“Demonstrating additive manufacturing in space will open up new doors in the design and construction of space structures that to date have been limited by the volume of a launch vehicle,” said Richard Stapp, vice president, resiliency and rapid prototyping, Northrop Grumman. “Effectively building structures in space is one of the next big steps in our continuous journey of space exploration.”
The objective of Archinaut’s flight demonstration mission is to construct two 10 meter solar arrays, on orbit, to power a small satellite. The Archinaut system will be integrated into an ESPA class satellite bus and launched into space. Once on orbit, Archinaut will employ its extended structure additive manufacturing capabilities and advanced robotics to manufacture and assemble the satellite’s power generation system. The Archinaut-created solar array will yield nearly five times the power currently available to ESPA-class satellites.
Archinaut’s flight demo mission will demonstrate transformative, near-term benefits for the satellite industry.

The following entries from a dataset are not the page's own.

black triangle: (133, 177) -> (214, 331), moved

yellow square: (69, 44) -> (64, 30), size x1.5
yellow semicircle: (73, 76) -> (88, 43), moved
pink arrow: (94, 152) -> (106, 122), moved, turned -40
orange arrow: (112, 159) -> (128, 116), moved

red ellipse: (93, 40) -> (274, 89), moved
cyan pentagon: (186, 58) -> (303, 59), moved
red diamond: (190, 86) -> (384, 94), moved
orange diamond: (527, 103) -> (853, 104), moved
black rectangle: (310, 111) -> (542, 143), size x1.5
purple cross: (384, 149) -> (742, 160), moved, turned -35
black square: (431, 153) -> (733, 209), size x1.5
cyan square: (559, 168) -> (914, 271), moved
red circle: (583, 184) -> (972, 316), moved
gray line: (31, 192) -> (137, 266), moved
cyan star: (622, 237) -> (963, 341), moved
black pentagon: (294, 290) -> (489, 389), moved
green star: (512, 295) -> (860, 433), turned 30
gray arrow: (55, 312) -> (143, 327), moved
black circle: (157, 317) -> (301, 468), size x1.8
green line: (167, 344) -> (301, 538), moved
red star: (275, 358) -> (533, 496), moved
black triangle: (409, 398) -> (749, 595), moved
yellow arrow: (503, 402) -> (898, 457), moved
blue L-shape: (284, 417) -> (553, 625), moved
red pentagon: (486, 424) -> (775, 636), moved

Robust small satellite power systems manufactured on-orbit, would reduce launch mass and cost by allowing small satellites to host power-intensive payloads previously reserved for larger platforms. These benefits could drastically lower the barrier of entry for new users and revolutionize satellite design.
This flight demonstration contract award follows a successful ground-based testing campaign of Archinaut’s core additive manufacturing and robotic assembly technologies, qualifying the Archinaut platform for spaceflight. Northrop Grumman supported phase 1 of Archinaut development by hosting thermal vacuum testing at Space Park in California. This testing marked a critical milestone in the Archinaut program to validate the technology readiness of Archinaut’s system for the space environment. Northrop Grumman’s resiliency and rapid prototyping program leveraged its extensive engineering expertise in avionics and systems integration during the first phase of the program.